- [Work to complete]: Below is a listing; retype exactly the lines between the one containing "Сертификация продукции. Помощь в" and the one containing "sencillez. El frío, el", inclusive, minus the pictures.

- [Provided records]:
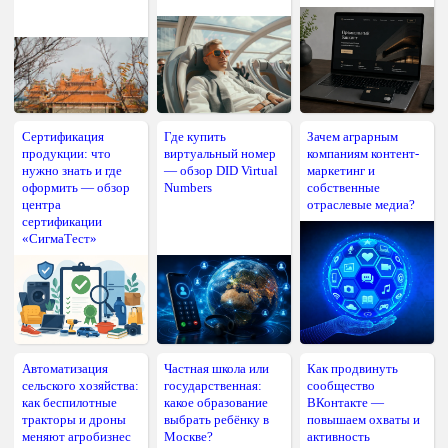
Сертификация
Где купить
Зачем аграрным
продукции: что
виртуальный номер
компаниям контент-
нужно знать и где
— обзор DID Virtual
маркетинг и
оформить — обзор
Numbers
собственные
центра
отраслевые медиа?
сертификации
«СигмаТест»
Автоматизация
Частная школа или
Как продвинуть
сельского хозяйства:
государственная:
сообщество
как беспилотные
какое образование
ВКонтакте —
тракторы и дроны
выбрать ребёнку в
повышаем охваты и
меняют агробизнес
Москве?
активность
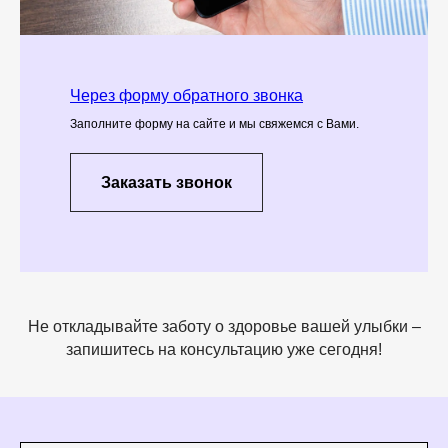
Через форму обратного звонка
Заполните форму на сайте и мы свяжемся с Вами.
Заказать звонок
Не откладывайте заботу о здоровье вашей улыбки –
запишитесь на консультацию уже сегодня!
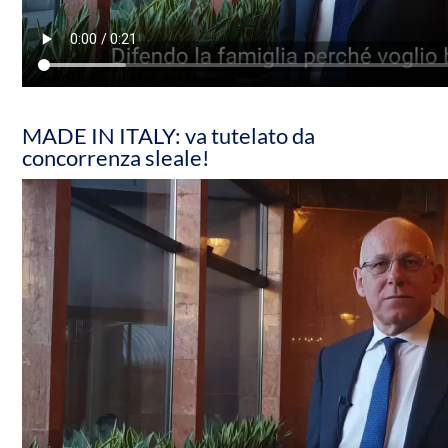
MADE IN ITALY: va tutelato da
concorrenza sleale!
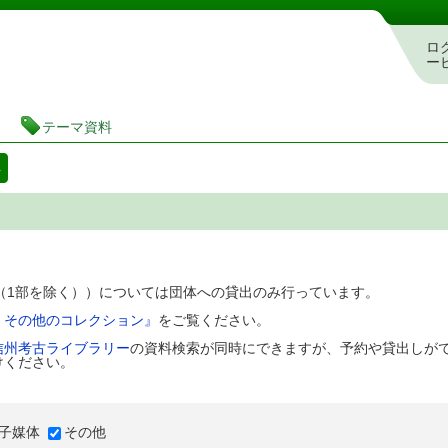
図書館 蔵書検索・予約システム
ロ
ー
テーマ資料
料
D（1部を除く））については団体への貸出のみ行っています。
、その他のコレクション』
をご覧ください。
信州考古ライブラリー
の資料検索が同時にできますが、予約や貸出しが
けください。
子媒体
その他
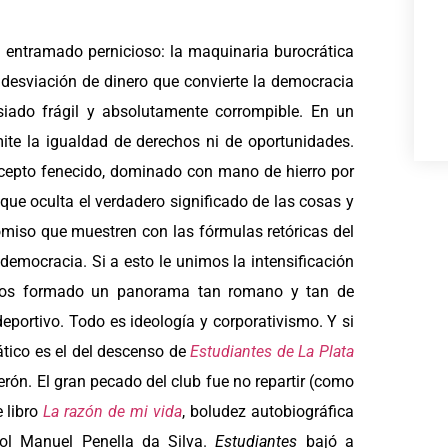
 entramado pernicioso: la maquinaria burocrática
 desviación de dinero que convierte la democracia
iado frágil y absolutamente corrompible. En un
ite la igualdad de derechos ni de oportunidades.
ncepto fenecido, dominado con mano de hierro por
ue oculta el verdadero significado de las cosas y
omiso que muestren con las fórmulas retóricas del
democracia. Si a esto le unimos la intensificación
nemos formado un panorama tan romano y tan de
eportivo. Todo es ideología y corporativismo. Y si
ático es el del descenso de
Estudiantes de La Plata
erón. El gran pecado del club fue no repartir (como
e libro
La razón de mi vida
, boludez autobiográfica
ñol Manuel Penella da Silva.
Estudiantes
bajó a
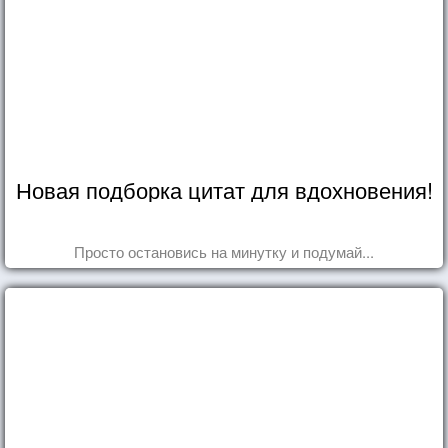
Новая подборка цитат для вдохновения!
Просто остановись на минутку и подумай...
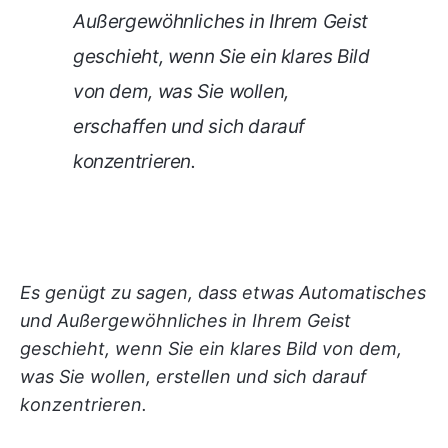
Außergewöhnliches in Ihrem Geist
geschieht, wenn Sie ein klares Bild
von dem, was Sie wollen,
erschaffen und sich darauf
konzentrieren.
Es genügt zu sagen, dass etwas Automatisches
und Außergewöhnliches in Ihrem Geist
geschieht, wenn Sie ein klares Bild von dem,
was Sie wollen, erstellen und sich darauf
konzentrieren.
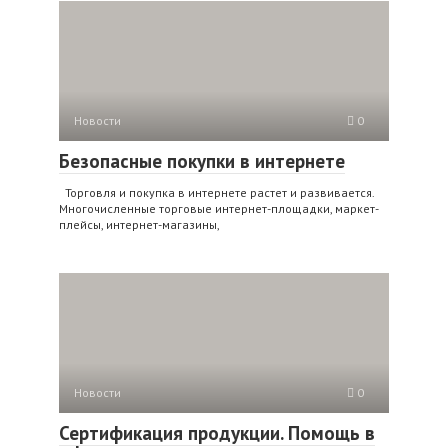
Новости
0
Безопасные покупки в интернете
Торговля и покупка в интернете растет и развивается.
Многочисленные торговые интернет-площадки, маркет-
плейсы, интернет-магазины,
Новости
0
Сертификация продукции. Помощь в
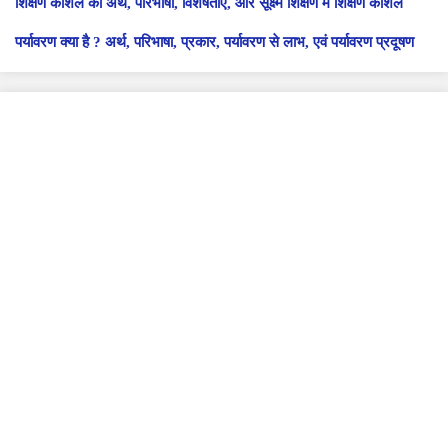
शिक्षण कौशल का अर्थ, परिभाषा, विशेषताएं, और सूक्ष्म शिक्षण में शिक्षण कौशल
पर्यावरण क्या है ? अर्थ, परिभाषा, प्रकार, पर्यावरण से लाभ, एवं पर्यावरण प्रदूषण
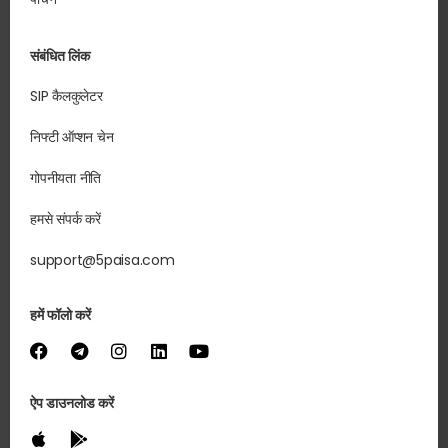
संबंधित लिंक
SIP कैलकुलेटर
निफ्टी ऑप्शन चेन
गोपनीयता नीति
हमसे संपर्क करें
support@5paisa.com
हमें फॉलो करें
ऐप डाउनलोड करें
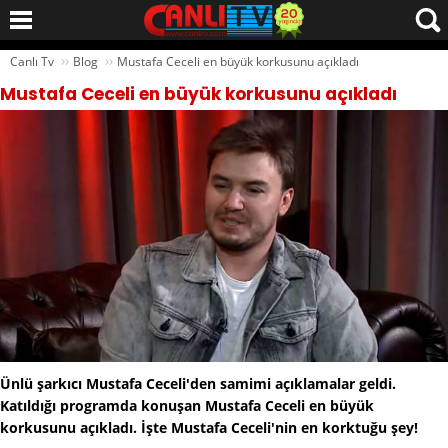
››
››
Canlı Tv
Blog
Mustafa Ceceli en büyük korkusunu açıkladı
Mustafa Ceceli en büyük korkusunu açıkladı
Ünlü şarkıcı Mustafa Ceceli'den samimi açıklamalar geldi.
Katıldığı programda konuşan Mustafa Ceceli en büyük
korkusunu açıkladı. İşte Mustafa Ceceli'nin en korktuğu şey!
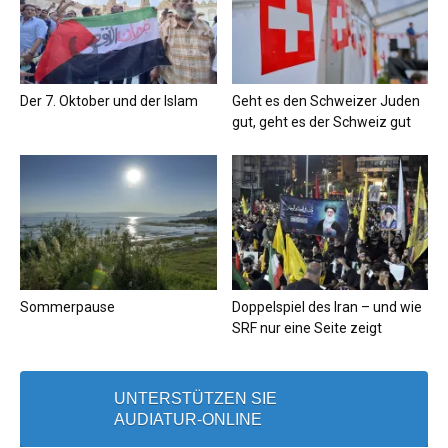
Der 7. Oktober und der Islam
Geht es den Schweizer Juden
gut, geht es der Schweiz gut
Sommerpause
Doppelspiel des Iran – und wie
SRF nur eine Seite zeigt
UNTERSTÜTZEN SIE
AUDIATUR-ONLINE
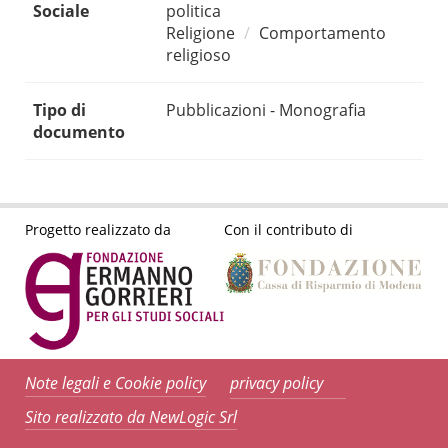
Sociale
politica
Religione
Comportamento
religioso
Tipo di
Pubblicazioni - Monografia
documento
Progetto realizzato da
Con il contributo di
Note legali e Cookie policy
privacy policy
Sito realizzato da NewLogic Srl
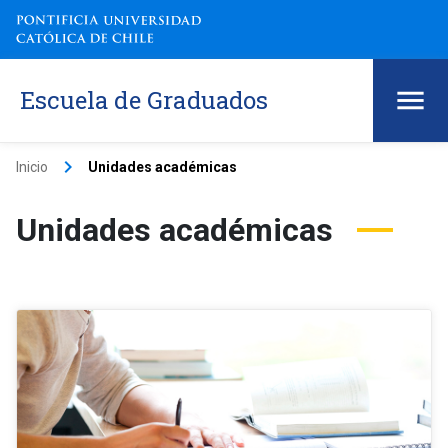
Escuela de Graduados
keyboard_arrow_right
Inicio
Unidades académicas
Unidades académicas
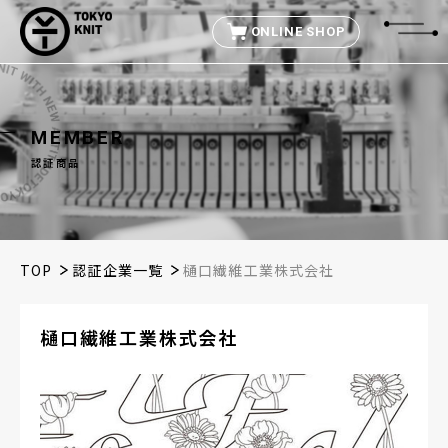
ONLINE SHOP
M
E
M
B
E
R
認証商品
TOP
認証企業一覧
樋口繊維工業株式会社
樋口繊維工業株式会社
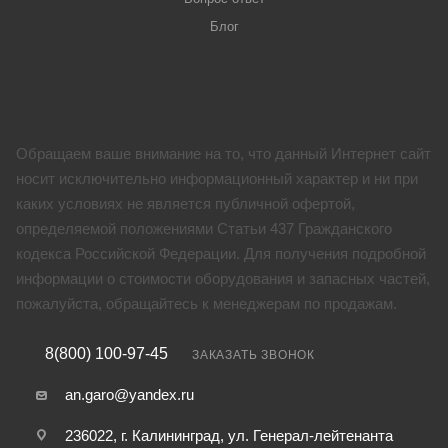
Блог
Обращаем ваше внимание на то, что данный Интернет сайт
носит исключительно информационный характер и ни при
каких условиях не является публичной офертой,
определяемой положениями Статьи 437 Гражданского
кодекса Российской Федерации. Для получения подробной
информации о стоимости оборудования и запасных частей,
пожалуйста, обращайтесь к менеджерам по продажам.
8(800) 100-97-45
ЗАКАЗАТЬ ЗВОНОК
an.garo@yandex.ru
236022, г. Калининград, ул. Генерал-лейтенанта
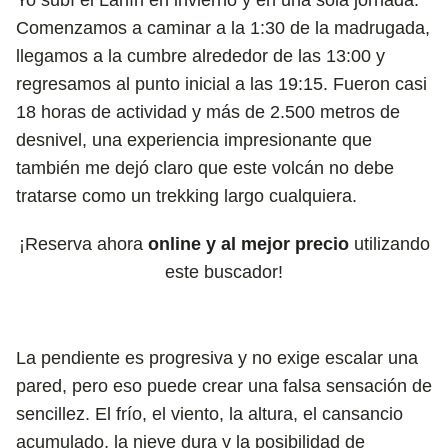
Comenzamos a caminar a la 1:30 de la madrugada,
llegamos a la cumbre alrededor de las 13:00 y
regresamos al punto inicial a las 19:15. Fueron casi
18 horas de actividad y más de 2.500 metros de
desnivel, una experiencia impresionante que
también me dejó claro que este volcán no debe
tratarse como un trekking largo cualquiera.
¡Reserva ahora
online y al mejor precio
utilizando
este buscador!
La pendiente es progresiva y no exige escalar una
pared, pero eso puede crear una falsa sensación de
sencillez. El frío, el viento, la altura, el cansancio
acumulado, la nieve dura y la posibilidad de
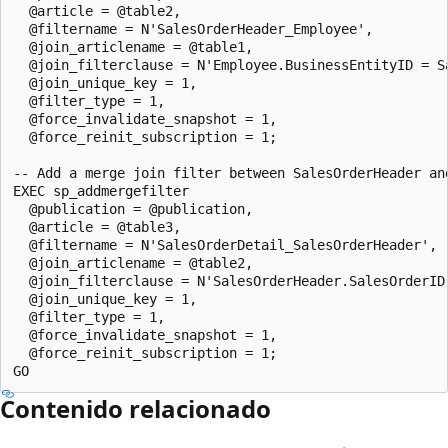
  @article = @table2, 

  @filtername = N'SalesOrderHeader_Employee', 

  @join_articlename = @table1, 

  @join_filterclause = N'Employee.BusinessEntityID = Sa
  @join_unique_key = 1, 

  @filter_type = 1, 

  @force_invalidate_snapshot = 1, 

  @force_reinit_subscription = 1;

-- Add a merge join filter between SalesOrderHeader and
EXEC sp_addmergefilter 

  @publication = @publication, 

  @article = @table3, 

  @filtername = N'SalesOrderDetail_SalesOrderHeader', 

  @join_articlename = @table2, 

  @join_filterclause = N'SalesOrderHeader.SalesOrderID
  @join_unique_key = 1, 

  @filter_type = 1, 

  @force_invalidate_snapshot = 1, 

  @force_reinit_subscription = 1;

Contenido relacionado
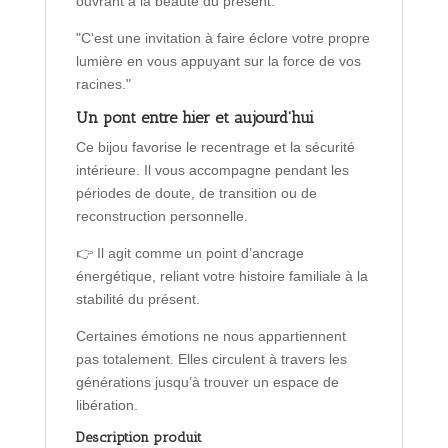
ouvrant à la beauté du présent.
"C'est une invitation à faire éclore votre propre
lumière en vous appuyant sur la force de vos
racines."
Un pont entre hier et aujourd'hui
Ce bijou favorise le recentrage et la sécurité
intérieure. Il vous accompagne pendant les
périodes de doute, de transition ou de
reconstruction personnelle.
👉 Il agit comme un point d’ancrage
énergétique, reliant votre histoire familiale à la
stabilité du présent.
Certaines émotions ne nous appartiennent
pas totalement. Elles circulent à travers les
générations jusqu’à trouver un espace de
libération.
Description produit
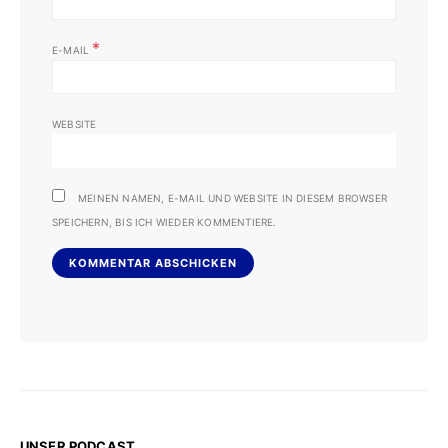
*
E-MAIL
WEBSITE
MEINEN NAMEN, E-MAIL UND WEBSITE IN DIESEM BROWSER
SPEICHERN, BIS ICH WIEDER KOMMENTIERE.
UNSER PODCAST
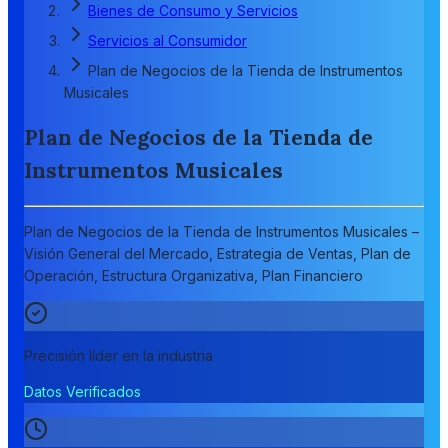
Bienes de Consumo y Servicios
Servicios al Consumidor
Plan de Negocios de la Tienda de Instrumentos
Musicales
Plan de Negocios de la Tienda de
Instrumentos Musicales
Plan de Negocios de la Tienda de Instrumentos Musicales –
Visión General del Mercado, Estrategia de Ventas, Plan de
Operación, Estructura Organizativa, Plan Financiero
Precisión líder en la industria
Datos Verificados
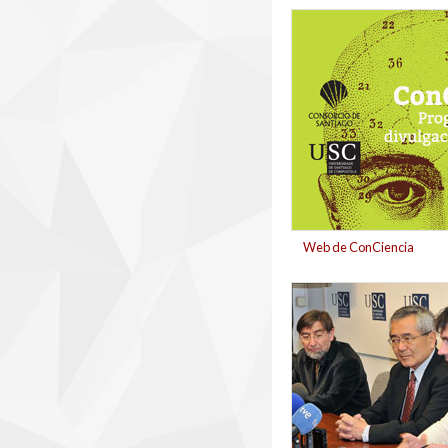
banner_concicienci
Web de ConCiencia
ei-ichi_negishi_no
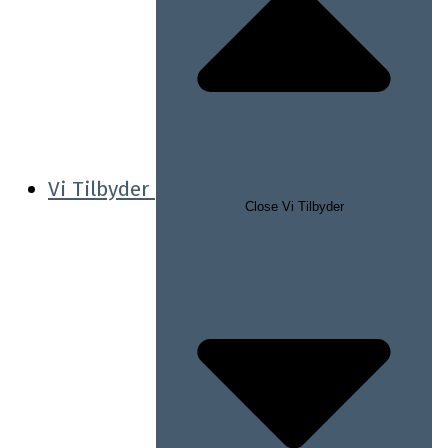
Vi Tilbyder
Close Vi Tilbyder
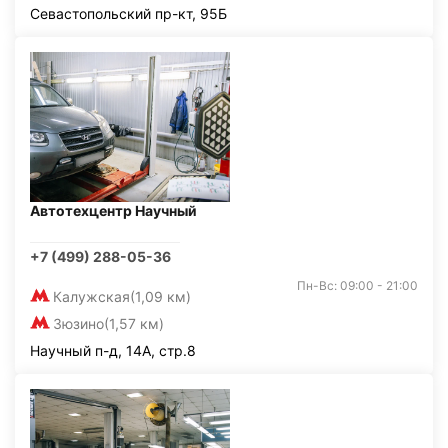
Севастопольский пр-кт, 95Б
Автотехцентр Научный
+7 (499) 288-05-36
Пн-Вс: 09:00 - 21:00
Калужская
(1,09 км)
Зюзино
(1,57 км)
Научный п-д, 14А, стр.8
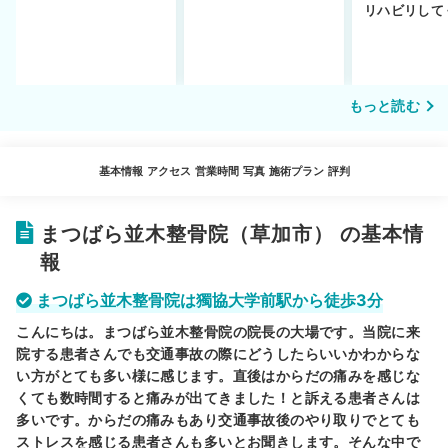
ットや注意点を解説
通えるかや施術も解
リハビリして
説！
い…転院する
もっと読む
基本情報
アクセス
営業時間
写真
施術プラン
評判
まつばら並木整骨院（草加市） の基本情
報
まつばら並木整骨院は獨協大学前駅から徒歩3分
こんにちは。まつばら並木整骨院の院長の大場です。当院に来
院する患者さんでも交通事故の際にどうしたらいいかわからな
い方がとても多い様に感じます。直後はからだの痛みを感じな
くても数時間すると痛みが出てきました！と訴える患者さんは
多いです。からだの痛みもあり交通事故後のやり取りでとても
ストレスを感じる患者さんも多いとお聞きします。そんな中で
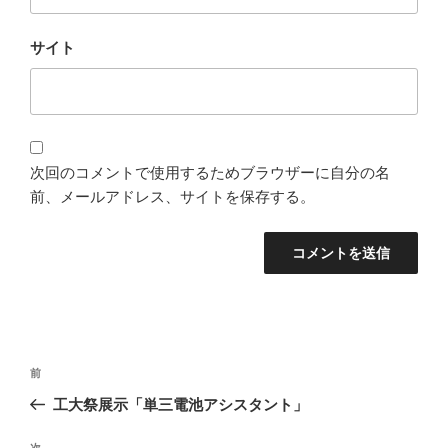
サイト
次回のコメントで使用するためブラウザーに自分の名
前、メールアドレス、サイトを保存する。
投
過
前
稿
去
工大祭展示「単三電池アシスタント」
ナ
の
ビ
投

- [Response]:
Сертификация продукции. Помощь в
शिक्षण कौशल का अर्थ, परिभाषा, विशेषताएं, और सूक्ष्म शिक्षण में शिक्षण कौशल
पर्यावरण क्या है ? अर्थ, परिभाषा, प्रकार, पर्यावरण से लाभ, एवं पर्यावरण प्रदूषण
संबंधित लिंक
SIP कैलकुलेटर
निफ्टी ऑप्शन चेन
गोपनीयता नीति
हमसे संपर्क करें
support@5paisa.com
हमें फॉलो करें
ऐप डाउनलोड करें
››
››
Canlı Tv
Blog
Mustafa Ceceli en büyük korkusunu açıkladı
Mustafa Ceceli en büyük korkusunu açıkladı
Ünlü şarkıcı Mustafa Ceceli'den samimi açıklamalar geldi.
Katıldığı programda konuşan Mustafa Ceceli en büyük
korkusunu açıkladı. İşte Mustafa Ceceli'nin en korktuğu şey!
Der 7. Oktober und der Islam
Geht es den Schweizer Juden
gut, geht es der Schweiz gut
Sommerpause
Doppelspiel des Iran – und wie
SRF nur eine Seite zeigt
UNTERSTÜTZEN SIE
AUDIATUR-ONLINE
Sociale
politica
Religione
Comportamento
religioso
Tipo di
Pubblicazioni - Monografia
documento
Progetto realizzato da
Con il contributo di
Note legali e Cookie policy
privacy policy
Sito realizzato da NewLogic Srl
Escuela de Graduados
keyboard_arrow_right
Inicio
Unidades académicas
Unidades académicas
ONLINE SHOP
M
E
M
B
E
R
認証商品
TOP
認証企業一覧
樋口繊維工業株式会社
樋口繊維工業株式会社
Блог
Обращаем ваше внимание на то, что данный Интернет сайт
носит исключительно информационный характер и ни при
каких условиях не является публичной офертой,
определяемой положениями Статьи 437 Гражданского
кодекса Российской Федерации. Для получения подробной
информации о стоимости оборудования и запасных частей,
пожалуйста, обращайтесь к менеджерам по продажам.
8(800) 100-97-45
ЗАКАЗАТЬ ЗВОНОК
an.garo@yandex.ru
236022, г. Калининград, ул. Генерал-лейтенанта
Comenzamos a caminar a la 1:30 de la madrugada,
llegamos a la cumbre alrededor de las 13:00 y
regresamos al punto inicial a las 19:15. Fueron casi
18 horas de actividad y más de 2.500 metros de
desnivel, una experiencia impresionante que
también me dejó claro que este volcán no debe
tratarse como un trekking largo cualquiera.
¡Reserva ahora
online y al mejor precio
utilizando
este buscador!
La pendiente es progresiva y no exige escalar una
pared, pero eso puede crear una falsa sensación de
sencillez. El frío, el viento, la altura, el cansancio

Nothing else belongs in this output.